LET THE GAMES BEGIN  

Nitrateman


----------



## MaSTa LifTa (Feb 9, 2006)

Andrew said:
			
		

> I'm glad you're back.  I don't think I knew you since I'm kinda new but I read several "Where's Oracle?" posts.  You're well respected around here.




Yeah, I didnt post anything for a long time and there were no "Where's Masta?" posts.  I'm pissed.  lol.


----------



## ORACLE (Feb 9, 2006)

MaSTa LifTa said:
			
		

> Yeah, I didnt post anything for a long time and there were no "Where's Masta?" posts.  I'm pissed.  lol.



It's good to be back guys......don't worry i had my own collection of hand written posts on yellow stickys saying were's masta, or where's tee, or (fill in name here)


----------



## MaSTa LifTa (Feb 9, 2006)

ORACLE said:
			
		

> It's good to be back guys......don't worry i had my own collection of hand written posts on yellow stickys saying were's masta, or where's tee, or (fill in name here)



lol, thx O.


----------



## tee (Feb 9, 2006)

MaSTa LifTa said:
			
		

> Yeah, I didnt post anything for a long time and there were no "Where's Masta?" posts.  I'm pissed.  lol.

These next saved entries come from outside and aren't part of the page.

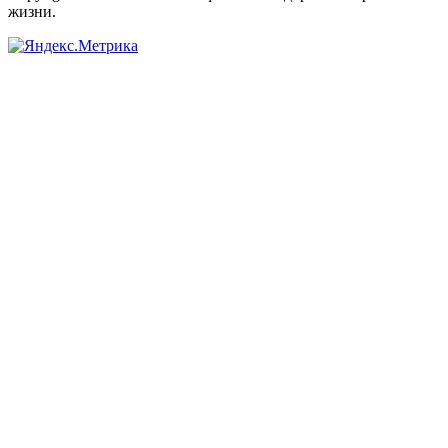
жизни.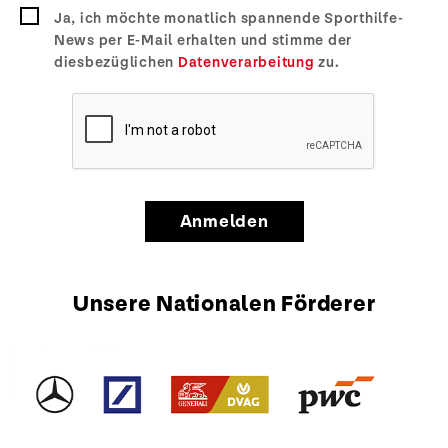
Ja, ich möchte monatlich spannende Sporthilfe-
News per E-Mail erhalten und stimme der
diesbezüglichen
Datenverarbeitung
zu.
Anmelden
Unsere Nationalen Förderer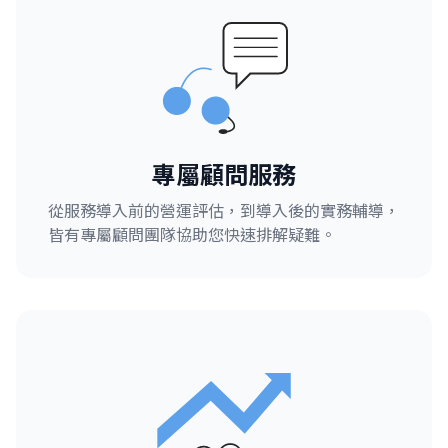
專屬顧問服務
從服務導入前的營運評估，到導入後的實務輔導，
皆有專屬顧問團隊協助您快速排解疑難。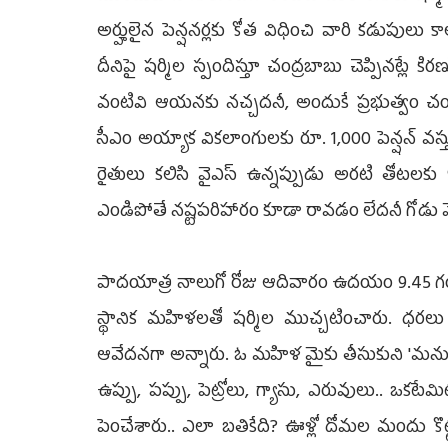
అర్హులైన పెన్షనర్లకు కోత విధించి వారి కడుపులు క
దీనిపై షర్మిల స్పందిస్తూ చంద్రబాబు చెప్పినట్లే కిరణ
వంటివి ఆయనకు నచ్చదనీ, అందుకే ప్రభుత్వం చంద
సీఎం అయ్యాక వికలాంగులకు రూ. 1,000 పెన్షన్ వస
రైతులు కలిసి వైఎస్ ఉన్నప్పుడు అరటి తోటలకు 95 శ
ఎండిపోతే నష్టపరిహారం కూడా రావడం లేదనీ గోడు వెళ
పాదయాత్ర నాలుగో రోజు ఆదివారం ఉదయం 9.45 గం
స్థానిక మహిళలతో షర్మిల ముచ్చటించారు. ధరలు వ
ఆవేదనగా అన్నారు. ఓ మహిళ మైకు తీసుకుని 'మనుషులు
ఉప్పు, పప్పు, పెట్రోలు, గ్యాసు, ఎరువులు.. ఒకటేమిటి
పెంచేశారు.. ఎలా బతికేది? ఊళ్లో దోమల మందు కొట్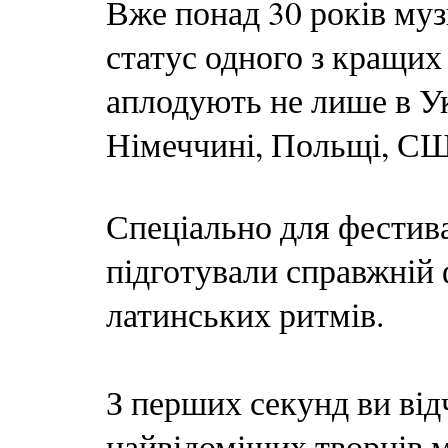
Вже понад 30 років му
статус одного з кращих
аплодують не лише в Укр
Німеччині, Польщі, СШ
Спеціально для фестива
підготували справжній 
латинських ритмів.
З перших секунд ви від
найвідоміших творців м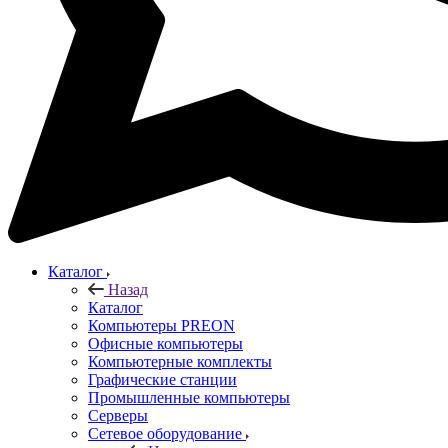
Каталог
Назад
Каталог
Компьютеры PREON
Офисные компьютеры
Компьютерные комплекты
Графические станции
Промышленные компьютеры
Серверы
Сетевое оборудование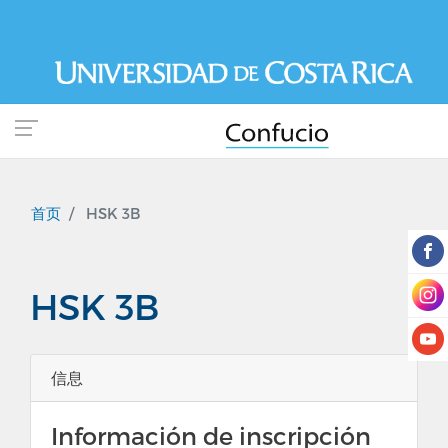
跳
转
到
主
要
内
容
首页
HSK 3B
HSK 3B
信息
Información de inscripción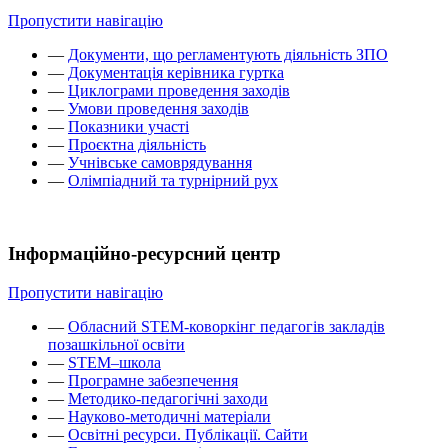
Пропустити навігацію
—
Документи, що регламентують діяльність ЗПО
—
Документація керівника гуртка
—
Циклограми проведення заходів
—
Умови проведення заходів
—
Показники участі
—
Проєктна діяльність
—
Учнівське самоврядування
—
Олімпіадний та турнірний рух
Інформаційно-ресурсний центр
Пропустити навігацію
—
Обласний STEM-коворкінг педагогів закладів
позашкільної освіти
—
STEM–школа
—
Програмне забезпечення
—
Методико-педагогічні заходи
—
Науково-методичні матеріали
—
Освітні ресурси. Публікації. Сайти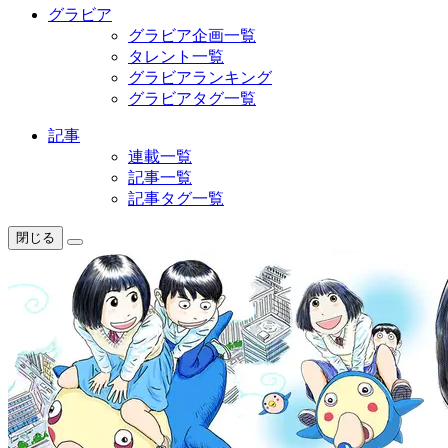
グラビア
グラビア企画一覧
タレント一覧
グラビアランキング
グラビアタグ一覧
記事
連載一覧
記事一覧
記事タグ一覧
閉じる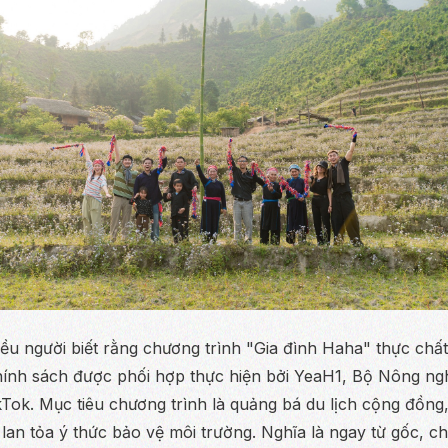
u người biết rằng chương trình "Gia đình Haha" thực chất
hính sách được phối hợp thực hiện bởi YeaH1, Bộ Nông ng
Tok. Mục tiêu chương trình là quảng bá du lịch cộng đồng
lan tỏa ý thức bảo vệ môi trường. Nghĩa là ngay từ gốc, c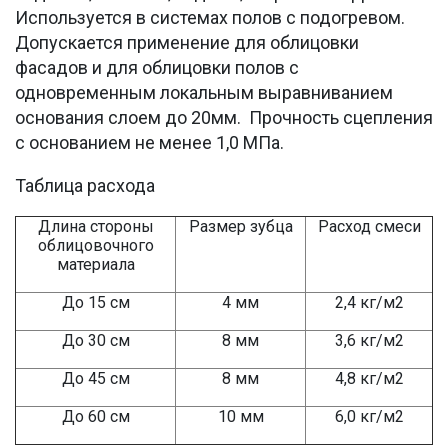
Используется в системах полов с подогревом.
Допускается применение для облицовки
фасадов и для облицовки полов с
одновременным локальным выравниванием
основания слоем до 20мм. Прочность сцепления
с основанием не менее 1,0 МПа.
Таблица расхода
Длина стороны
Размер зубца
Расход смеси
облицовочного
материала
До 15 см
4 мм
2,4 кг/м2
До 30 см
8 мм
3,6 кг/м2
До 45 см
8 мм
4,8 кг/м2
До 60 см
10 мм
6,0 кг/м2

Hell, nobody missed me either when I was in Mexico. Not one thread  lol


----------



## kell11 (Feb 9, 2006)

tee said:
			
		

> Hell, nobody missed me either when I was in Mexico. Not one thread  lol


I noticed your absence,but then again you told us you were going dingaling.
didn't you?if ya didnt Im thinking of someone else going to mexico and I'M the dingaling.
Tee,we couldn't do without you,truly........better now?


----------



## ORACLE (Feb 9, 2006)

kell11 said:
			
		

> I noticed your absence,but then again you told us you were going dingaling.
> didn't you?if ya didnt Im thinking of someone else going to mexico and I'M the dingaling.
> Tee,we couldn't do without you,truly........better now?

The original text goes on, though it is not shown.